1

Here's the code. I have no idea why it doesn't recognize that it needs to copy the memory, and I can't force it to.

 string message="The quick brown fox jumped over the lazy dog.";

  vector<char*> words;

  while(message.length()>0){
    char wtf[message.substr(0,message.find(" ")).c_str().length()]=message.substr(0,message.find(" ")).c_str();
    words.push_back(wtf);
    message=message.substr(message.find(" ")+1);
  }

I see that there are similar threads, but none on this. Also, it seems like a shortcomming that C++ can't deal with this that easily.

Cat Plus Plus
  • 125,936
  • 27
  • 200
  • 224
Josh
  • 295
  • 1
  • 9
  • 1
    Whoa. Can you explain what you are trying to do, and what is going wrong? If you're getting a compiler error, why not post it? – John Zwinck Jul 17 '11 at 20:15
  • 2
    http://stackoverflow.com/questions/236129/how-to-split-a-string-in-c –  Jul 17 '11 at 20:18
  • 2
    Regarding "it seems like a shortcomming that C++ can't deal with this that easily"...it is true that text processing is not one of C++'s strong suits, but you're the one writing code that calls `find` three times with the same arguments. PEBCAK. – John Zwinck Jul 17 '11 at 20:20
  • Sorry. The error changes depending on what workaround I attempt, but it always comes down to the inability to convert const char* to char* That's about it. It's part of a program to obscure messages input to it. – Josh Jul 17 '11 at 20:20
  • Can you explain a little more what the actual purpose or goal of the code is? – John Zwinck Jul 17 '11 at 20:21
  • In addition to the other problems people have pointed out, you can't execute .length() on the const char* that c_str() returns. Instead, you can use strlen() on it (but with the c_str() as the argument, not the object). – Ben Hocking Jul 17 '11 at 20:22
  • @Josh: That's the entire point of `const`. – Cat Plus Plus Jul 17 '11 at 20:23
  • Half your problem is misxing two different languages together into one piece of code. Treat C/C++ as completely different languages. – Martin York Jul 17 '11 at 21:26

6 Answers6

6

How to break text into words (the easy way)

#include <string>
#include <sstream>
#include <vector>
#include <algorithm>
#include <iterator>

int main()
{
    std::string message="The quick brown fox jumped over the lazy dog.";

    std::vector<std::string>    words;

    std::stringstream   stream(message);                  // 1: Create a stream
    std::copy(std::istream_iterator<std::string>(stream), // 2: Copy words from the stream
              std::istream_iterator<std::string>(),
              std::back_inserter(words));                 //    into the back of the vector.
}

A break down on how it works (for 12 year old's learning to program)

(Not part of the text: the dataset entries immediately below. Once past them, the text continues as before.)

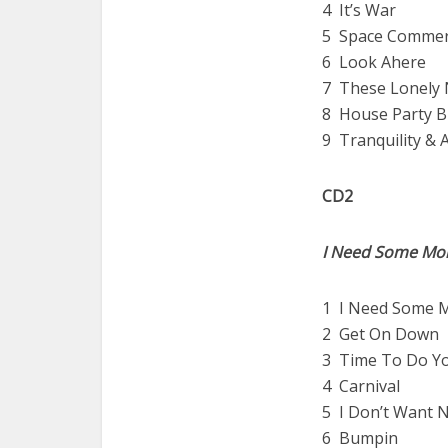
4 It’s War
5 Space Commer
6 Look Ahere
7 These Lonely 
8 House Party B
9 Tranquility & 
CD2
I Need Some Mo
1 I Need Some 
2 Get On Down
3 Time To Do Y
4 Carnival
5 I Don’t Want 
6 Bumpin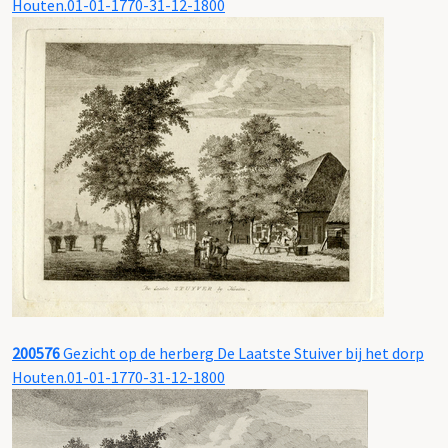
Houten.01-01-1770-31-12-1800
200576
Gezicht op de herberg De Laatste Stuiver bij het dorp
Houten.01-01-1770-31-12-1800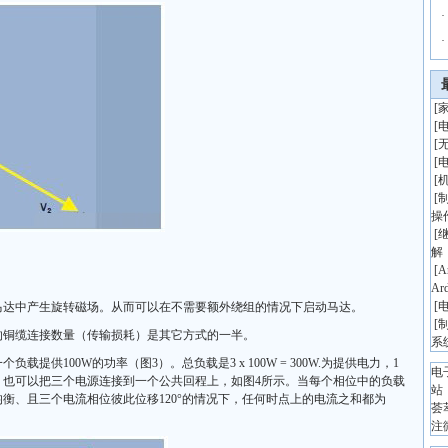
·
·
[
[
[
[
[
[
操
[
解
[
A
Ar
[
马达中产生旋转磁场。从而可以在不需要额外绕组的情况下启动马达。
[
的铜缆连接数量（传输损耗）是其它方式的一半。
系
供100W的功率（图3）。总负载是3 x 100W = 300W.为提供电力，1
电
。也可以把三个电源连接到一个公共回程上，如图4所示。当每个相位中的负载
站
衡、且三个电流相位彼此位移120°的情况下，任何时点上的电流之和都为
荟
注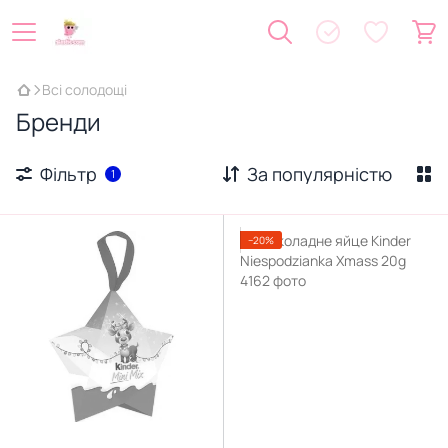
Всі солодощі
Бренди
Фільтр
За популярністю
1
−20%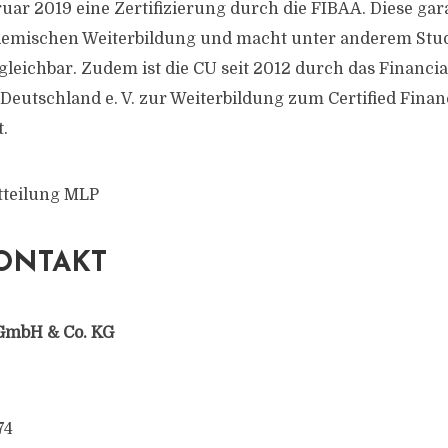
uar 2019 eine Zertifizierung durch die FIBAA. Diese gara
ademischen Weiterbildung und macht unter anderem Stu
rgleichbar. Zudem ist die CU seit 2012 durch das Financi
Deutschland e. V. zur Weiterbildung zum Certified Finan
t.
tteilung MLP
ONTAKT
GmbH & Co. KG
74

  • The operator >> when applied to a stream (and a string) reads a single (white) space separated word.

    std::string message="The quick brown fox jumped over the lazy dog.";
    std::stringstream   stream(message);
    
    std::string  word;
    stream >> word; // Reads "The"
    stream >> word; // Reads "quick"
    stream >> word; // Reads "brown" etc...
    
  • The istream_iterator is an adapter for streams that make them look like containers.
    It reads items from the stream of type 'T' using the operator >>

    std::stringstream   stream("The quick brown fox jumped over the lazy dog.");
    std::istream_iterator<std::string> i(stream);
    
    std::string  word;
    
    word = *i;      // de-reference the iterator to get the object.   Reads "The"
    ++i;
    word = *i; ++i; // Reads "quick"
    word = *i; ++i; // Reads "brown" etc
    
    // Works for any type that uses >> to read from the stream 
    std::stringstream   intstream("99 40 32 64 20 10 9 8 102");
    std::istream_iterator<int> i(stream);  // Notice the type is int here
    
    int   number;
    
    number = *i;      // de-reference the iterator to get the object.   Reads "99"
    ++i;
    number = *i; ++i; // Reads "44"
    number = *i; ++i; // Reads "32" etc
    
  • The standard algorithms all work on iterators.
    std::copy iterates over the source and places each item in the destination:

    int    src[] = { 1, 2, 3, 4, 5, 6 };
    int    dst[] = { 0, 0, 0, 0, 0, 0 };
    
    std::copy(src, src+6, dst); // copies src into dst
                                // It assumes there is enough space in dst
    
  • The back_inserter is an adapter that uses push_back to add items to the container.
    We could have made sure that the destination vector was the correct size. But it is easier to use the back_inserter to make sure the vector is dynamically sized.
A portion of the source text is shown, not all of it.